Ahead of us, the next car’s roof was covered with wooden cages filled with chickens. A whirlwind of white feathers floated against our windshield, some sticking to the glass. “Damnation,” WG hissed. In the backseat, we saw two red bone hounds and more children than we could count. Somehow, we passed them too, this time squeezing behind an aged limo hearse. The gypsy driver waved a sawed-off shotgun as we raced by. WG bit off the tip of a fresh cigar, lit it, and mumbled a few choice words. “Now I gotta deal with a dead body! Dadgummit!”
“Did you see the shotgun?” Mama shrieked.
“Ignore it,” WG said.
Suddenly, flashing red lights bounced off the clouds and sirens whooped louder than thunder. The gypsy cars slowed to stop. We did too. A cadre of sheriff’s deputies had barricaded the road with sawhorses and fencing wire. We were caught! WG rolled down his window as a deputy approached our car.
“I can’t let ya drive through my county,” the deputy announced. “You gypsies been causin’ trouble near here. Turn around and take your pots and pans back to Michigan. Chickens too. And whatever SOB ya got in that hearse.”
“I’m not a gypsy,” WG raged. “And I’m from Mississippi, not Michigan!” He forgot that he was wearing Mama’s pink jeweled sunglasses.
“You sure look like a gypsy with them fancy glasses,” the deputy said.
“I borrowed my daughter’s sunglasses because the sun was blinding me.” WG answered. Mama leaned forward and smiled at the deputy. He was unconvinced.
“You look mighty suspicious to me. Get outta the car and show me your license.”
After the deputy rifled through WG’s wallet, he was still leery. “You say you’re from Mississippi. How do I know you ain’t lying?”
“Look at my tag,” WG answered. “It says Hinds County, Mississippi.”
“You mighta stole that,” the deputy said. “I know all your gypsy tricks.” The deputy lifted his hat and raked back thin strands of oily brown hair. “Best you turn around. Now!”
“I’ve got to get to Indiana today,” WG insisted. “I have hotel reservations in French Lick.”
“Oh ho,” the deputy sneered. “I wouldn’t be talking like that in polite company sir. I could arrest you right now for public indecency. You got a woman in your car, too. I see her clear as day.”
Just as WG was about to give up and turn back, Mama and I climbed out the car. She’d had enough. “Mr. Avery is my father, sir,” she said. “We’re not gypsies. We’re going to Indiana for a vacation, and my father was just trying to pass them.” She smiled sweetly while holding my hand tight enough to cause pain. “This is his granddaughter.” I smiled too.

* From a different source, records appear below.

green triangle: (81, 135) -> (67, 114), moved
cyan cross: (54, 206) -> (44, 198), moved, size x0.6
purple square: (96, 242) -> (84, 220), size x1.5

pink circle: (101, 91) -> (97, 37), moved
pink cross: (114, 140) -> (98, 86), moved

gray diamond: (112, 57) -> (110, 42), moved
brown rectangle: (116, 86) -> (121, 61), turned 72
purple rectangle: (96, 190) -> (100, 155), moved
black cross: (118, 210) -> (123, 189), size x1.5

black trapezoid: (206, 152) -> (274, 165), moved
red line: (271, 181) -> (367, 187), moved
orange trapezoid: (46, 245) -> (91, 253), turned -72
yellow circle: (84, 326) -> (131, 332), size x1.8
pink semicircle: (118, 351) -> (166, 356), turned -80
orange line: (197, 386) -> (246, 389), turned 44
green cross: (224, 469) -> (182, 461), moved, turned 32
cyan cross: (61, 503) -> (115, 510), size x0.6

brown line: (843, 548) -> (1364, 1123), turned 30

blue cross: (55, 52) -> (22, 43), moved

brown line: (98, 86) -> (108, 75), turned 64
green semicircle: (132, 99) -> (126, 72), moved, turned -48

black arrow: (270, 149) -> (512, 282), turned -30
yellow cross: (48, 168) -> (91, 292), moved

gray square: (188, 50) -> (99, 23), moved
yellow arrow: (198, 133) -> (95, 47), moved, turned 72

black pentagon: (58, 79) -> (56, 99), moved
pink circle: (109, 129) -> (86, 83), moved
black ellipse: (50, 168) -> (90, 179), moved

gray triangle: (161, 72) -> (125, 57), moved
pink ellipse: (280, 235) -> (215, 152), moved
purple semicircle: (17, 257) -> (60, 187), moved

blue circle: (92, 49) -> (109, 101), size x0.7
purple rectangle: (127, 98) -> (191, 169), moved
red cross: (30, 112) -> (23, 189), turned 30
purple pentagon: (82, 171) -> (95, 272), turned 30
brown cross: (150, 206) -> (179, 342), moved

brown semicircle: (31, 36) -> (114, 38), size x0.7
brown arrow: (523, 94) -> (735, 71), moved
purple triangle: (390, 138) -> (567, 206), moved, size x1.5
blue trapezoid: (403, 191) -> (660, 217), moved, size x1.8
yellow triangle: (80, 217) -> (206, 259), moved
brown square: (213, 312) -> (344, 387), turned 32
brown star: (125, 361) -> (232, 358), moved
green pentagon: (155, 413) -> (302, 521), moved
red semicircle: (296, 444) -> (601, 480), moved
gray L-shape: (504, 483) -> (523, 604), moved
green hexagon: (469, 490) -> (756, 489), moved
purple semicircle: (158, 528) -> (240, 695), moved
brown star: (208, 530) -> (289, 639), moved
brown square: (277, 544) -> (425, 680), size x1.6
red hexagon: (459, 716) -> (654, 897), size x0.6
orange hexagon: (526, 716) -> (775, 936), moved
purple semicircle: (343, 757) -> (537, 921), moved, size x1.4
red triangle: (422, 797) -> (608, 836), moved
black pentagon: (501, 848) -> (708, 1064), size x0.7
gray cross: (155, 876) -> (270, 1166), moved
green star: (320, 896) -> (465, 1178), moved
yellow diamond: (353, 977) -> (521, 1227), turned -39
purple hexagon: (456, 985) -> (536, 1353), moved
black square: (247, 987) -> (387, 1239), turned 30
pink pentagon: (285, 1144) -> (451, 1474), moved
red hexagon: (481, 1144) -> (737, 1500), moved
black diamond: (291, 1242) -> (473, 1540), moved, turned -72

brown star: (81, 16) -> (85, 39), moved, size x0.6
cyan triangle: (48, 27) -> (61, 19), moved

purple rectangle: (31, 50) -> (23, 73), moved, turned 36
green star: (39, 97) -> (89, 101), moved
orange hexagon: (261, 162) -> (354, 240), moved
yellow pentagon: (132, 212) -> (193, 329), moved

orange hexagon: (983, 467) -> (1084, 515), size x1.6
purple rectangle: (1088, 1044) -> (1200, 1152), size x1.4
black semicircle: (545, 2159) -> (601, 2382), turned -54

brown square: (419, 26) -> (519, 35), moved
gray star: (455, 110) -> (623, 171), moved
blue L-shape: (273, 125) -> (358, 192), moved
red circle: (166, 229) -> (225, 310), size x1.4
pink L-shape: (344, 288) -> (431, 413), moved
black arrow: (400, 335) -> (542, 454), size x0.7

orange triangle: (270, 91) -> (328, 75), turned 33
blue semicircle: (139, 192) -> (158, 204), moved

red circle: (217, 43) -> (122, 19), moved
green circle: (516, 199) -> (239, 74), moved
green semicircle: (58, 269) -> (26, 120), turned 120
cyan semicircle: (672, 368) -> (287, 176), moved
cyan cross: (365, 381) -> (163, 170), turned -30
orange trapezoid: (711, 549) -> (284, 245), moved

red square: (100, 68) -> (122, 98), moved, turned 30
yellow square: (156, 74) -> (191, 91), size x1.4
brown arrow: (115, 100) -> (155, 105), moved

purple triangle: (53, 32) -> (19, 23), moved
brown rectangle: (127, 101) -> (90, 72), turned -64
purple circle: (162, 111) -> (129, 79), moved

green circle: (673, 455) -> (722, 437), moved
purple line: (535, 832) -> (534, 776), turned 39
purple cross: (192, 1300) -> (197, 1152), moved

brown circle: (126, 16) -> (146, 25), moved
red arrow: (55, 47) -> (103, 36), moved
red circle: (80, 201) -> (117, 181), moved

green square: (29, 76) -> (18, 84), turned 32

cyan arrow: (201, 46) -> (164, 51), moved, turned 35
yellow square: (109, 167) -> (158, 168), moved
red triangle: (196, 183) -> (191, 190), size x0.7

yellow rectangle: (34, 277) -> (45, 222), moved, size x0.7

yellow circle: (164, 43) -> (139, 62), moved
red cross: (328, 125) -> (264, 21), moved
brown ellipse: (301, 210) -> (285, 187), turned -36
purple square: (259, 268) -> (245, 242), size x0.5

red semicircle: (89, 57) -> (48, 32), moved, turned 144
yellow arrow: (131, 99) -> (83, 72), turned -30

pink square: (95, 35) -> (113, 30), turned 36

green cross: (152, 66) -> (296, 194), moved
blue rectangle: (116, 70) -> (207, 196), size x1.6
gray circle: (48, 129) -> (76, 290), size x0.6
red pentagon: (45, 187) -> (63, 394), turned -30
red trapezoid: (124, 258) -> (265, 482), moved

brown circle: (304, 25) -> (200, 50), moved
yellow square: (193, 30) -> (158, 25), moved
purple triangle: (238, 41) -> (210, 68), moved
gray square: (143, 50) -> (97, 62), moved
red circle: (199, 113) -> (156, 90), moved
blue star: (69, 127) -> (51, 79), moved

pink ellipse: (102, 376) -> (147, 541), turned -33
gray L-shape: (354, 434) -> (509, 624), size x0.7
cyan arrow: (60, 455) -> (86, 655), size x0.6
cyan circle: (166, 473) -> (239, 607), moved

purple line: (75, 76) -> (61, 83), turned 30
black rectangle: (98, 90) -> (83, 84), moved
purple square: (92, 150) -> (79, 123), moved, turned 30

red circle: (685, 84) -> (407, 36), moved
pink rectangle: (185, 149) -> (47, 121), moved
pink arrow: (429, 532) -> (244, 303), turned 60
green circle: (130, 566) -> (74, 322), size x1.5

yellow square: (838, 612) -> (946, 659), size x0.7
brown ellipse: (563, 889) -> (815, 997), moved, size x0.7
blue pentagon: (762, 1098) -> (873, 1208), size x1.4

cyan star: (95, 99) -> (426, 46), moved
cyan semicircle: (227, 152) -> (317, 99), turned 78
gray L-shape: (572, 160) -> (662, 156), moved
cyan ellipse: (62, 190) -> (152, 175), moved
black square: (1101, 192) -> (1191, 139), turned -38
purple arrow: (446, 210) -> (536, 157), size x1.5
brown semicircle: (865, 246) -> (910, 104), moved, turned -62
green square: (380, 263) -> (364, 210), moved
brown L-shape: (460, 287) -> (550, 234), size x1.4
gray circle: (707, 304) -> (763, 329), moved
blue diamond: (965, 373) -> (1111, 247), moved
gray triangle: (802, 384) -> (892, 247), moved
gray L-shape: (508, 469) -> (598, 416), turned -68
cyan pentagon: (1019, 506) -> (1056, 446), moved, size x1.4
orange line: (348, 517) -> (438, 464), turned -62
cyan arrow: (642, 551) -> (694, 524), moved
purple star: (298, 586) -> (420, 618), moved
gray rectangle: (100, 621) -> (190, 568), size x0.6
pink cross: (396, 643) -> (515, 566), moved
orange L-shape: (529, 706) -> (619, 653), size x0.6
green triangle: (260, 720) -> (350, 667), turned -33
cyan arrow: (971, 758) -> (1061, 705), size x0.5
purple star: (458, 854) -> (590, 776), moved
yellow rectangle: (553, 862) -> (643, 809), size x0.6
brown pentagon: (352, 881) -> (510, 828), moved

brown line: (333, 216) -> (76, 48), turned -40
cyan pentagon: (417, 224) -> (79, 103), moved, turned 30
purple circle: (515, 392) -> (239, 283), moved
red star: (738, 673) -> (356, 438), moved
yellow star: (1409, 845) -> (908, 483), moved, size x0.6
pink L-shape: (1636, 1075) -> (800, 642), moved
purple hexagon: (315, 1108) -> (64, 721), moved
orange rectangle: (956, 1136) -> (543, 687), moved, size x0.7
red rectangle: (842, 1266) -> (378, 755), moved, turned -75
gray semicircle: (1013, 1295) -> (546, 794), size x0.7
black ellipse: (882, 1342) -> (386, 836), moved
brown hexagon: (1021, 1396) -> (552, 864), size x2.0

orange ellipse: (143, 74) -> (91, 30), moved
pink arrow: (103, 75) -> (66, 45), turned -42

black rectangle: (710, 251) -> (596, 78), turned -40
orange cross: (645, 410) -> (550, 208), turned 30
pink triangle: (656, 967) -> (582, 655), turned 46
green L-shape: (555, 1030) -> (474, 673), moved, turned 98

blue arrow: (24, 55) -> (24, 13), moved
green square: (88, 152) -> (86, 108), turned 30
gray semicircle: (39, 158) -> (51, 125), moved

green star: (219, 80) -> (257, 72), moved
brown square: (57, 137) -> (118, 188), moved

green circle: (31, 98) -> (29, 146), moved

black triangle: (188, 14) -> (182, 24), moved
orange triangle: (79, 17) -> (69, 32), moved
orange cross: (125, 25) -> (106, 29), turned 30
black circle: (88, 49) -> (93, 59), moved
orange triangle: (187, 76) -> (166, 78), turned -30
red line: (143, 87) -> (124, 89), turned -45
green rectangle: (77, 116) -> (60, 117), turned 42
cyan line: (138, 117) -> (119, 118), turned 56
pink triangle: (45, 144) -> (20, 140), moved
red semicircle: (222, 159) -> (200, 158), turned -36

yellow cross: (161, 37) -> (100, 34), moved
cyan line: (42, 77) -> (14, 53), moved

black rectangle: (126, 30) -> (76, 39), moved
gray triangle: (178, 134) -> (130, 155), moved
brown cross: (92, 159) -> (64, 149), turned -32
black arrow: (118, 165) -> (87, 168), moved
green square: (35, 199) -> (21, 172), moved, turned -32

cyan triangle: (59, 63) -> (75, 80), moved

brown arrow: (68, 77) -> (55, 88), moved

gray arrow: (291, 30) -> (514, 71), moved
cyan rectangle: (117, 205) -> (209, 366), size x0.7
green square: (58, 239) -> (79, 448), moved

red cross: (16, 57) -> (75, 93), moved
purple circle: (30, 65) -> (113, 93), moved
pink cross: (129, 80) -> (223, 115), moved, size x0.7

“Mississippi, huh?” the Deputy asked, looking directly at me. “You live in Mississippi little girl?”
“Yes, sir,” I nodded.
“Spell it,” he ordered.
My Power School training kicked in and I sang, “ M-I-crooked letter – crooked letter-I crooked letter-crooked letter -I- humpback-humpback – I” I followed with a verse of “It’s a treat to beat your feet in the Mississippi mud.”
“OK, folks,” the deputy said. “I get it. Be on your way.”
We left the gypsies in a cloud of dust and arrived in French Lick in time for supper. I sang all the way.